Rush Wins Crotchety Old Critic's Respect

By Peter Goddard, Toronto Star, February 28, 1986, transcribed by pwrwindows


I shouldn't be doing this, you know - writing about Rush. At least two things should prevent it. Rush is one. I'm the other.

Let me explain. By now Rush should have been long past the point of having to do a pair of Maple Leaf Gardens shows, for personal and professional reasons.

Who would have thought they'd want to after all these years and all their achievements.

And to be more blunt about it, who would have guessed that they'd still have a huge enough audience to fill that big concrete cave on Carlton St.? But these questions [are] simple compared to the ones I must ask myself: Why do I care?

It has to do with honor. Rush's honor.

Not that you would have guessed this from the past. To say I didn't like the band in its earlier days is to understate the case in the extreme. I knew they struggled. I knew other critics trounced them regularly. I heard all about the months after months on the road, slowly building a following, even while these critics stomped away.

Despite the zillion things a zillion critics have said about a zillion rock 'n' roll bands growing, changing, developing, whatever you want to call it, Rush did just that.

This is not to congratulate them for reaching my standards, nor is it an attempt to kiss and make up. I don't think that would be entirely possible, although I did talk pleasantly with Geddy Lee in recent years and we seemed to get along. He's a fan of the Toronto Blue Jays and the Senator Restaurant, tastes I share.

And I ran into Alex Lifeson at a party some time ago and met his son (although to this day, I cannot figure out how the kid guitar whiz has a kid who's not really a kid anymore).
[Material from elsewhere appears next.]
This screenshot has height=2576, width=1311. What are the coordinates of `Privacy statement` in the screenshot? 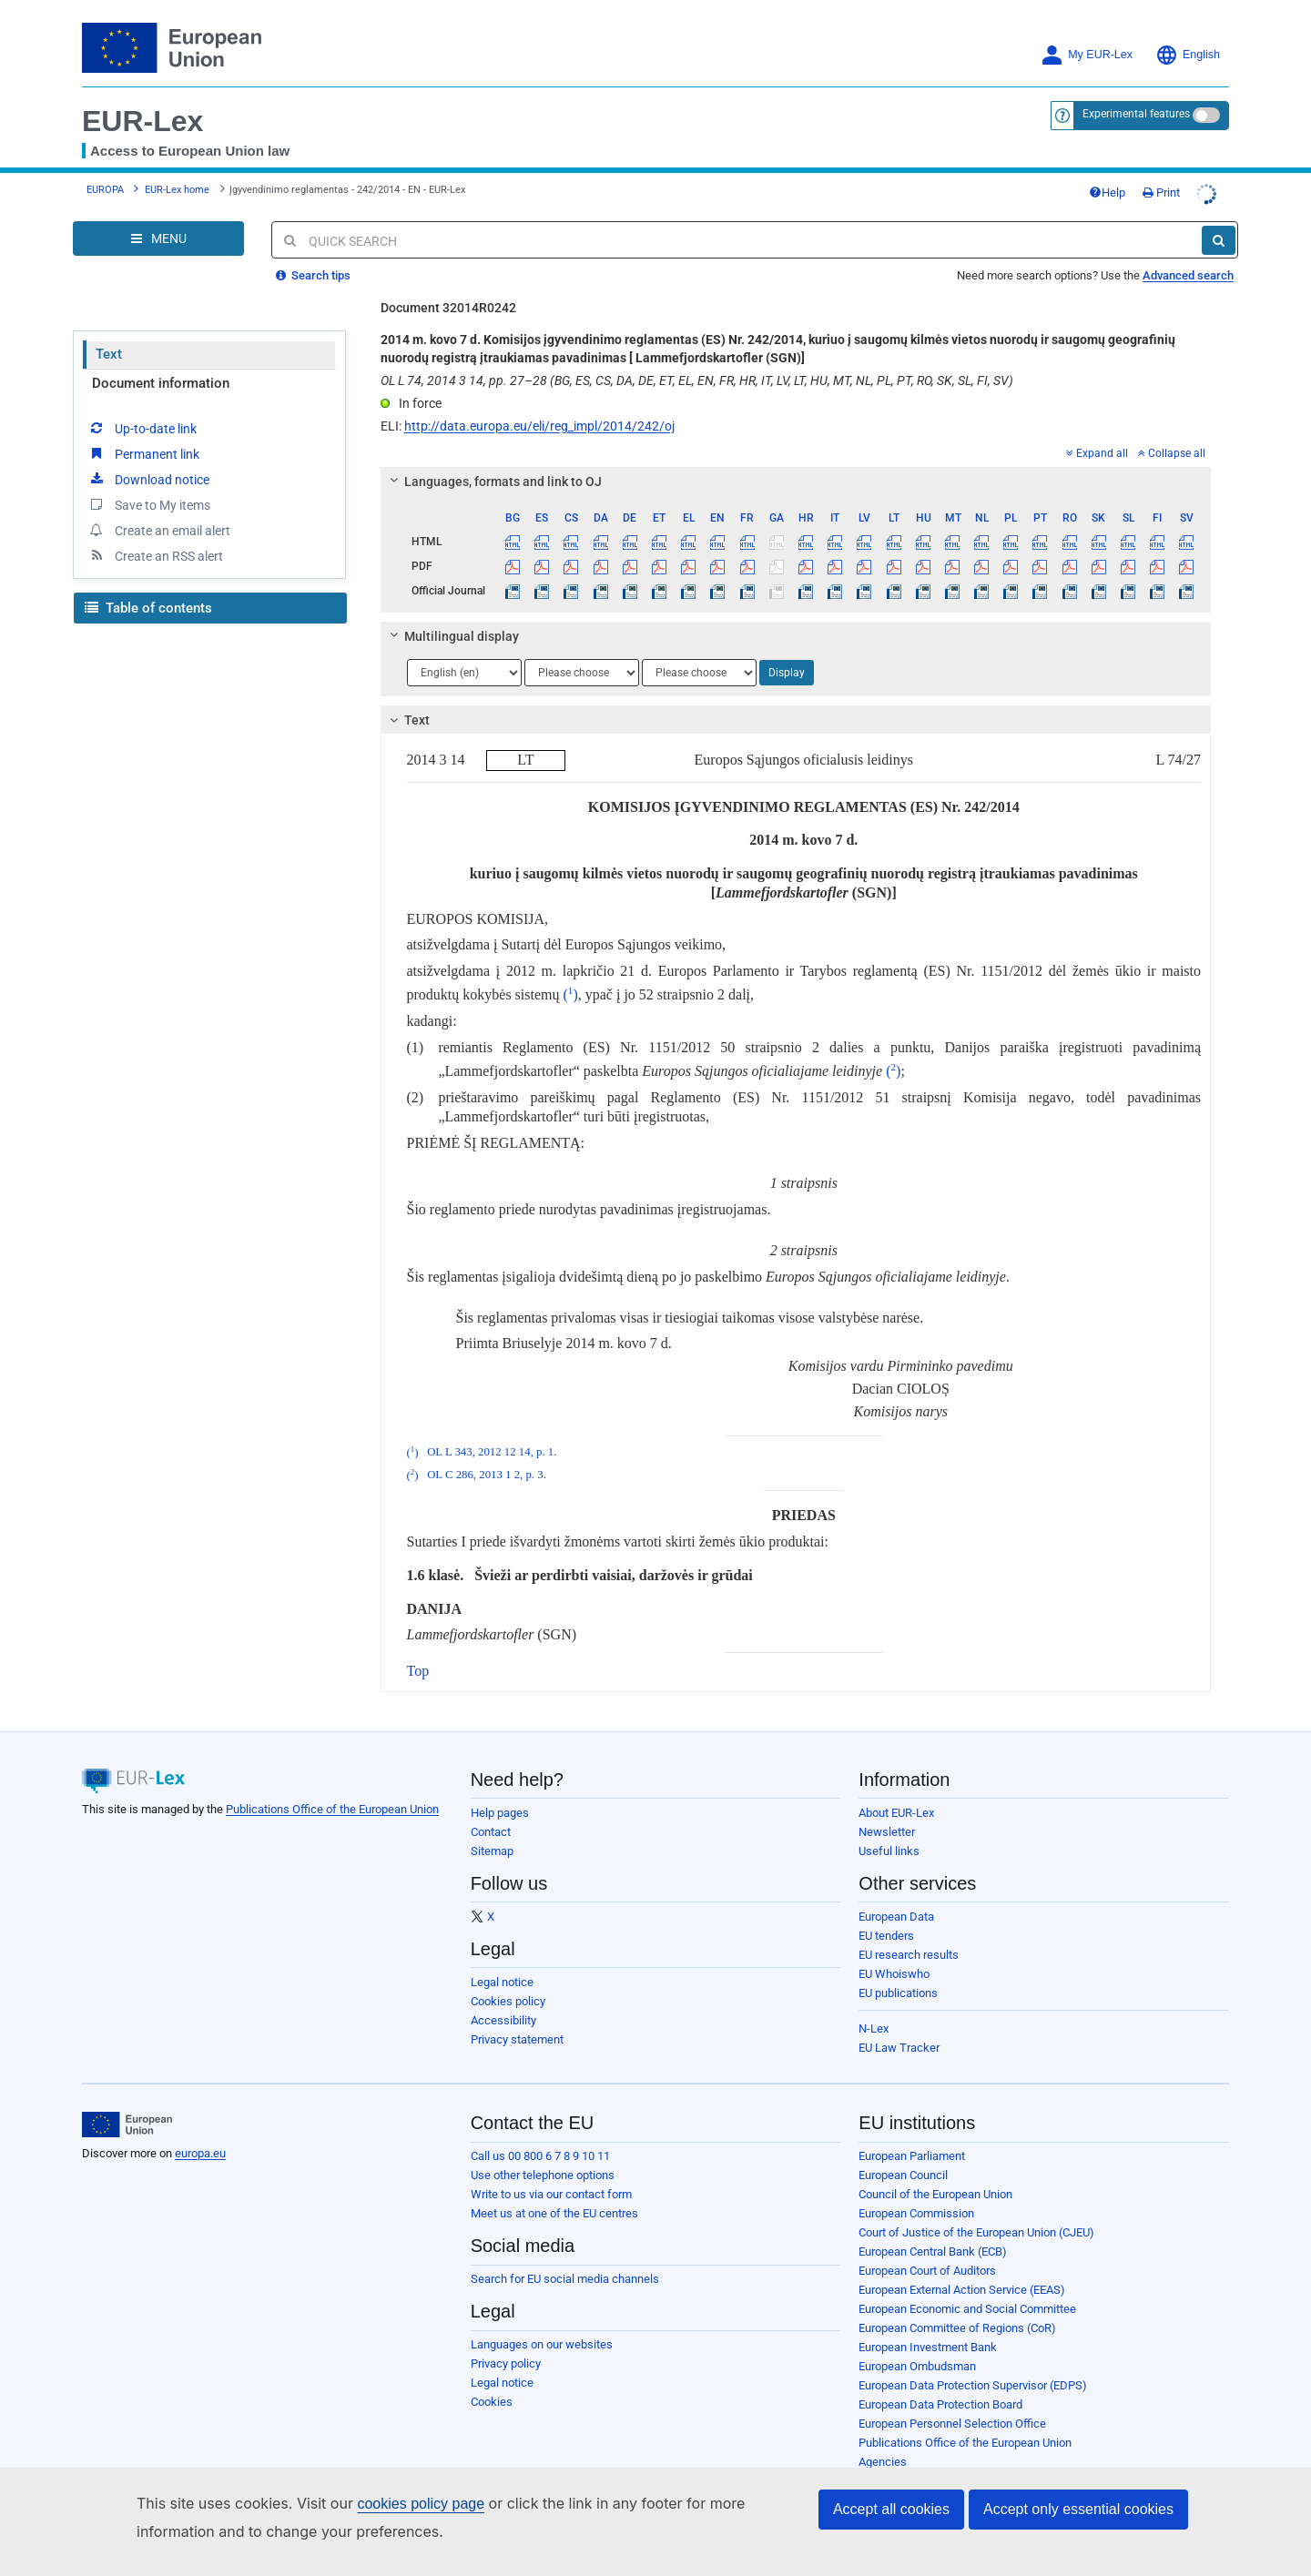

I've never seen Neil Peart and I get the feeling he might not be that keen to see me. I guess I've argued too long, too publicly, about his lyrics.

Yet, while this is not about friendship, there's something that Rush has done that hits me hard. The band has worked in isolation, despite the ongoing support of its fans. It has been isolated because it is not in the critical-culture mainstream, which means that while you might read about Bruce Cockburn in Saturday Night, you likely won't read about Rush.

Yet Rush is as much a part of Canadian culture, my culture, as Cockburn. It's just that that part of the culture has little fashion these days. It's about the shopping malls and the suburbs, subjects that critics, rock critics prominent among them, would prefer didn't exist.

I've understood their isolation for some time - you can see it in their self-reliance - but only recently have I come to understand the dignity it has given them. And I like that. I also like their music more and more.

Reason has it that I'm too old, too crotchety and maybe too snooty to deal with musicians who call an album Power Windows.

But critics must recognize what goes on behind the art as much as the art itself and seeing the honesty and honor behind what Rush has done is easy to do.

It's easy even for a crotchety and snooty old critic.